Scan the entries for lines with the word "pour", then copy those lines.

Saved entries
Start of Block

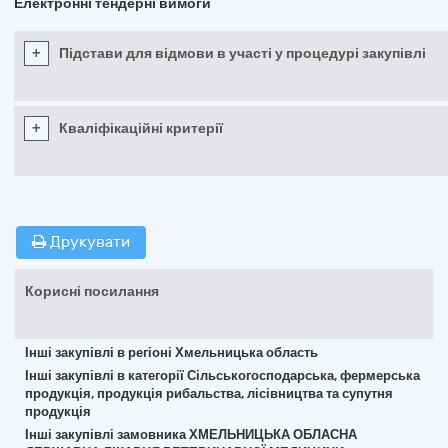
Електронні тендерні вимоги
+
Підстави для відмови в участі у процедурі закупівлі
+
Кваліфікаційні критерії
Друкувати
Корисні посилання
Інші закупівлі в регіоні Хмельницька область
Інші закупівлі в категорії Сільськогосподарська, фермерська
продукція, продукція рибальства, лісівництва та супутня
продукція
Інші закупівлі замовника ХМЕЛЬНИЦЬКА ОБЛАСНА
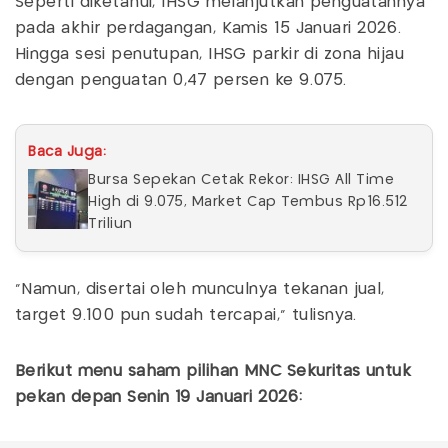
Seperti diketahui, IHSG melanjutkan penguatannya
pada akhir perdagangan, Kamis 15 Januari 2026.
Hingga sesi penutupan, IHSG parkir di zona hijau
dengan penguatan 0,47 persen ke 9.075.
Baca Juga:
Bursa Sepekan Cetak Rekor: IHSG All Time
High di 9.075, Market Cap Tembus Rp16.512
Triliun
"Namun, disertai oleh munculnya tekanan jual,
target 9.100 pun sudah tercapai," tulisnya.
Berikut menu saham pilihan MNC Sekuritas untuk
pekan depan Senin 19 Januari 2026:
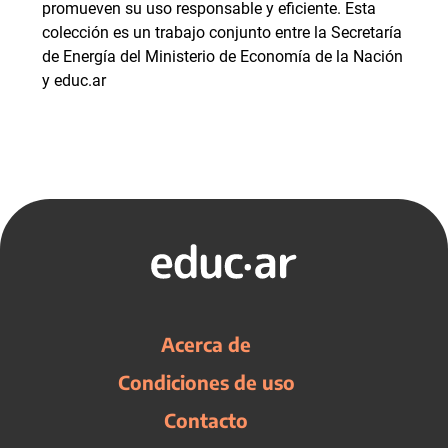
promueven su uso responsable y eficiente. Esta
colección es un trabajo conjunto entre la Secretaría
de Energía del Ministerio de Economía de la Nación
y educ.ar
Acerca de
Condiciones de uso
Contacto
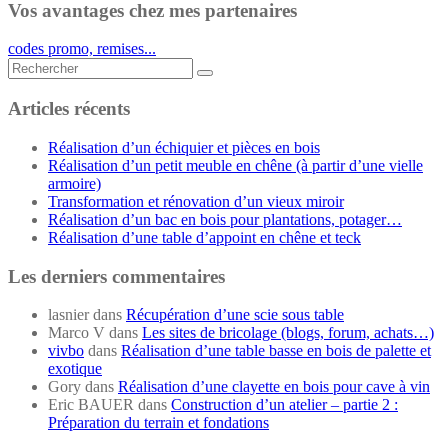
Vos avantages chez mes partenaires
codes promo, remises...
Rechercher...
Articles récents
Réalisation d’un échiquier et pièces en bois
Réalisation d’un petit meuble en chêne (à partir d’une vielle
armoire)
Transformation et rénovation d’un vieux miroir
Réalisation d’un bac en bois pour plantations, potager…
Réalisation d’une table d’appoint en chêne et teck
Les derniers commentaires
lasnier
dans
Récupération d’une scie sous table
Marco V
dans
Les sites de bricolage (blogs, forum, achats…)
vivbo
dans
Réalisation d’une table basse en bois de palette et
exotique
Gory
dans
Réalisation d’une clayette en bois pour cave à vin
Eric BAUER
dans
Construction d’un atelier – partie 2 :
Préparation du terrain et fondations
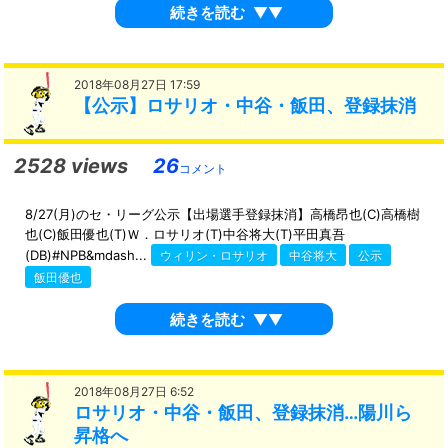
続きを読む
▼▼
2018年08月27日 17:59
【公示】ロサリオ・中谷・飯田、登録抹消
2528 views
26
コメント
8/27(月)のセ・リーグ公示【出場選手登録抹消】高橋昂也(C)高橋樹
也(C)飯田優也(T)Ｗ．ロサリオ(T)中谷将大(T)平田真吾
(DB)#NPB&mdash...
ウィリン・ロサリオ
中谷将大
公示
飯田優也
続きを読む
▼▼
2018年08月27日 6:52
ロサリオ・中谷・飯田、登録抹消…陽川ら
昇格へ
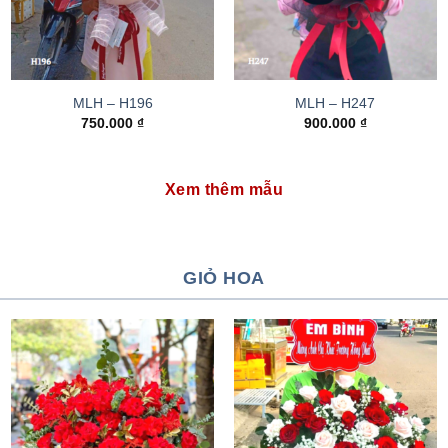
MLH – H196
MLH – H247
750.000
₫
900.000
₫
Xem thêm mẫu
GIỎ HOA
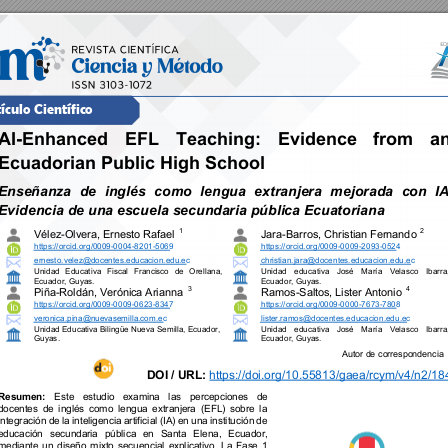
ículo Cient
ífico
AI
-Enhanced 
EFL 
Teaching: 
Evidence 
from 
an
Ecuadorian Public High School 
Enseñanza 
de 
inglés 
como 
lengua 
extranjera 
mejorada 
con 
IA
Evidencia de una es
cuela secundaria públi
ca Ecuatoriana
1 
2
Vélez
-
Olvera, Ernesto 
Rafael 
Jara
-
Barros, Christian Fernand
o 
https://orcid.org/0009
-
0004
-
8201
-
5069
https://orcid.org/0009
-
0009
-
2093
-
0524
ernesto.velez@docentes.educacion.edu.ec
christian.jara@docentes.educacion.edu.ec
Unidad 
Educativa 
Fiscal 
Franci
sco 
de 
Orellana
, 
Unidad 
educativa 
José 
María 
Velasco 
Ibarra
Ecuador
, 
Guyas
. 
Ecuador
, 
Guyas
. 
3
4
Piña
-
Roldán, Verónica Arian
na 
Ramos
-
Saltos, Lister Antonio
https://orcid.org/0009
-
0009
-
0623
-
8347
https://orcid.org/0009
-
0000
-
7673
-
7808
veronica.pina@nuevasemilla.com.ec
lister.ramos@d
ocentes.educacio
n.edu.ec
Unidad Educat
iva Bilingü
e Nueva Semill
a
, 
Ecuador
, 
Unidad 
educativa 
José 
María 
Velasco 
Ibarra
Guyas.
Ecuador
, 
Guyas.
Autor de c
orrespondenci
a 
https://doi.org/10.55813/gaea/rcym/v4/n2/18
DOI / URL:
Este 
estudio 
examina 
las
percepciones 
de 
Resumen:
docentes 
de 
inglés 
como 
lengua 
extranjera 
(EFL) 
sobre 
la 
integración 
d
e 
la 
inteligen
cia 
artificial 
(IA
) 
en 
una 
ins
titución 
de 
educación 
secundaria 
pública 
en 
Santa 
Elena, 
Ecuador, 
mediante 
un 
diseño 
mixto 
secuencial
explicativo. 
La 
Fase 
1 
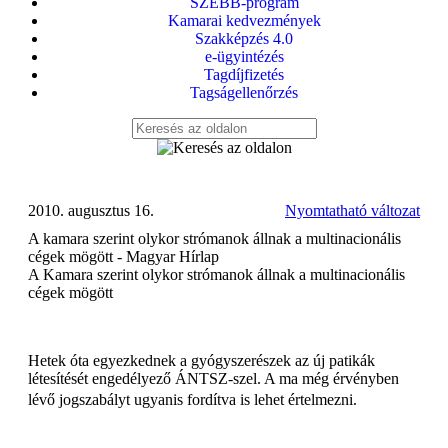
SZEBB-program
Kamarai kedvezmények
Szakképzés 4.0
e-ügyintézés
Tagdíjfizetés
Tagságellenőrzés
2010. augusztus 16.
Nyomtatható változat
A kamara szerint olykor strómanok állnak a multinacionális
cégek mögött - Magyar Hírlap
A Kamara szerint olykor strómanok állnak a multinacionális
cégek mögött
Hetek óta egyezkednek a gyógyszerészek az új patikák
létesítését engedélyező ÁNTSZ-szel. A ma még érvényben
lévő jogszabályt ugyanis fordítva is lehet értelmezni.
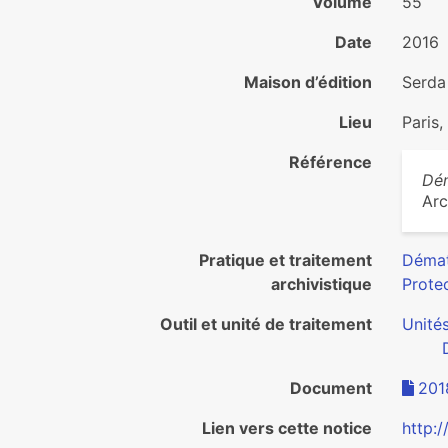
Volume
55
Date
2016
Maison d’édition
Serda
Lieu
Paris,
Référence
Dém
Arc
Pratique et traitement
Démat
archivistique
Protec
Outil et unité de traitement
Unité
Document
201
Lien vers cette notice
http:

End of Block
Start of Block

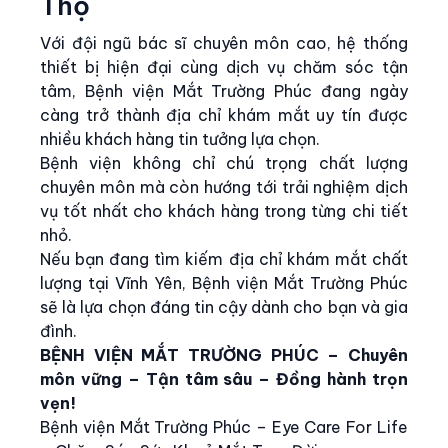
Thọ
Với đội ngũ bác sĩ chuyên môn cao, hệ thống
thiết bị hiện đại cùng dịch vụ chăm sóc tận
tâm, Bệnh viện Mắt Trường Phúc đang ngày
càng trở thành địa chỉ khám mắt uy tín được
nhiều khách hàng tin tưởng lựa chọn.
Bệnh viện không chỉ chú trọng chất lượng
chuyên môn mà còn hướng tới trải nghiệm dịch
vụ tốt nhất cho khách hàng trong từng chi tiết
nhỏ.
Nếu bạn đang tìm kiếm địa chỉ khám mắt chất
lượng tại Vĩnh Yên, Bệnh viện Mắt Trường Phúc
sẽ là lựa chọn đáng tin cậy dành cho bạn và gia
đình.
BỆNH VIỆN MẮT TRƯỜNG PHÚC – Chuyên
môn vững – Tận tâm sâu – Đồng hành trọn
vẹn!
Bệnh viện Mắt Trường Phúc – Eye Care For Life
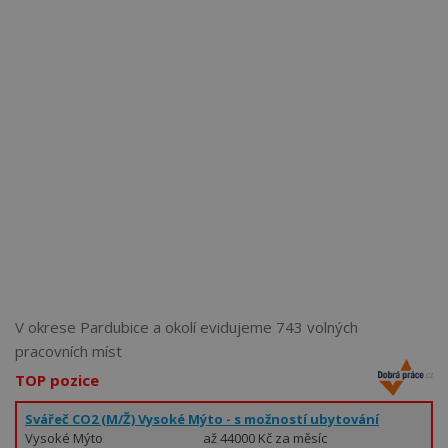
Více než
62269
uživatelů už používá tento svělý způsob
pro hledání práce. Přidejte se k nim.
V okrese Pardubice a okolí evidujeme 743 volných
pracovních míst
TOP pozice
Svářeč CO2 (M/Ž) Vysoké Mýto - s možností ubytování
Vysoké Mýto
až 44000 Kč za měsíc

End of Block

**COMPLETED EXERCISE**
Réalisation d’un bac en bois pour plantations, potager…
Réalisation d’une clayette en bois pour cave à vin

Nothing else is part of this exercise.